Although it would've probably been considered a controversial approach to therapy at best by a lot of his peers, after having given it some thought, Mandrake had decided that it could've been a great idea to bring Diaz to the Bolgia. Then again, most therapists hadn't led the kind of lives which would've allowed them to make decisions like that from personal experience. When the otter therapist had first started developing his own shifting abilities, the xenophile bar had been one of the places which had played one of the most significant roles in learning to feel safe appearing the way he really was, and he'd hoped that Diaz could learn to feel the same.

It'd taken several months of progress to be able to get Diaz to a point at which he'd gathered enough of a sense of self-worth to leave his hideout at all. Half a century as a shut-in couldn't simply be washed away but, if he never went anywhere where he was going to get more positive reactions from people than he'd received before, those previous negative impressions of himself would always remain the ones which he'd feel would define him as a person, and that was the obstacle which had to be overcome. Diaz had spent a lot of time arguing against several other possibilities of first haunts to begin to explore because of his anxiety, before the description which Mandrake had given him of the Bolgia had eventually convinced him to settle on it as a social destination.

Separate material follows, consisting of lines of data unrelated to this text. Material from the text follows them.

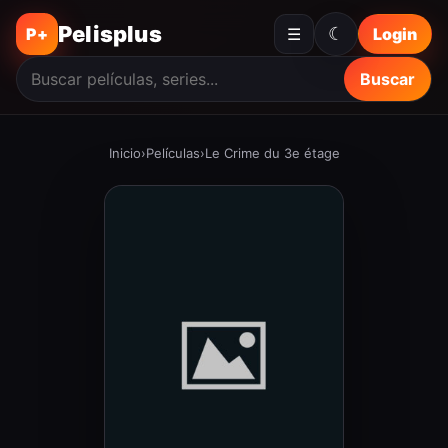
Pelisplus
☾
P+
☰
Login
Buscar
Inicio
›
Películas
›
Le Crime du 3e étage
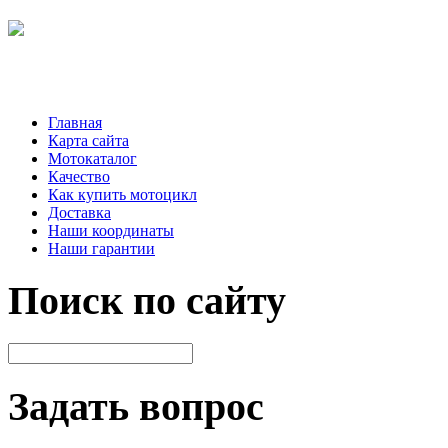
Главная
Карта сайта
Мотокаталог
Качество
Как купить мотоцикл
Доставка
Наши координаты
Наши гарантии
Поиск по сайту
Задать вопрос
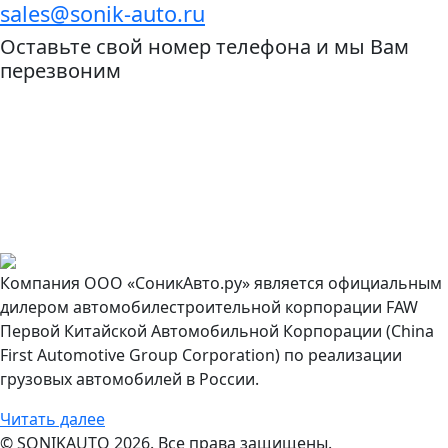
sales@sonik-auto.ru
Оставьте свой номер телефона и мы Вам
перезвоним
Компания ООО «СоникАвто.ру» является официальным
дилером автомобилестроительной корпорации FAW
Первой Китайской Автомобильной Корпорации (China
First Automotive Group Corporation) по реализации
грузовых автомобилей в России.
Читать далее
© SONIKAUTO 2026. Все права защищены.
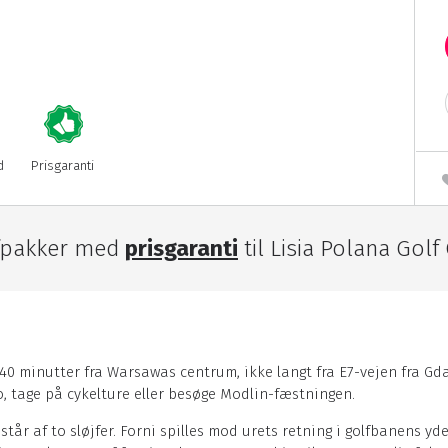
d
Prisgaranti
fpakker med
prisgaranti
til Lisia Polana Golf
 40 minutter fra Warsawas centrum, ikke langt fra E7-vejen fra Gda
no, tage på cykelture eller besøge Modlin-fæstningen.
står af to sløjfer. Forni spilles mod urets retning i golfbanens yd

He'd followed the otter's first fight with rapt attention, cheering for him when he'd done well, cringing when he'd been hurt, and hugging him after he'd won. As they'd watched the first and third fights together, Diaz had wondered how he'd been going to do on his own first run through. Initially the plan had only been that he'd show up to watch, since it was his first time going, but after having shown up, he'd suddenly felt a burst of irrational confidence from the head rush of having been there at all, and without thinking he'd gone with it to sign himself up.

Mandrake had warned him to be prepared for the possibility that he'd lose, and that it'd have not to be the end of the world. The tournament tended to draw competition at a very high level and, after having seen the third fight, Diaz was especially inclined to believe him. There was no shame in losing to a trans-dimensional entity from beyond space and time - apparently not even shame in losing if you happened to be one - and people would be justifiably impressed that he'd have entered at all, which would be what he'd need to be able to focus on.

He wondered what his opponent was going to be like.

Bracing himself for the moment when the audience would turn to him, looking to the otter smiling at him encouragingly for support, he stood up from his seat to begin slithering his way to the ring. There were gasps, of course there was going to be a reaction when people realized that what they'd thought had merely been a lion sitting down on his legs like the rest of them really had the lower body of a large serpent instead. They weren't horrified gasps, though - in fact, as inconceivable as the thought would've been to him if he hadn't been living it, people seemed almost... awestruck.

As people were recovering from the initial shock of having had his appearance revealed to them, a few of them even started cheering for him on his way to the ring. As he climbed on the ring, the light shining on him unmistakably showed the crowd the white marble that was his skin and the red rubies that were his eyes. A statue like him shouldn't have been able to go anywhere at all, yet there he was and, rather than decreasing, the cheers had seemed to increase when the audience had realized it.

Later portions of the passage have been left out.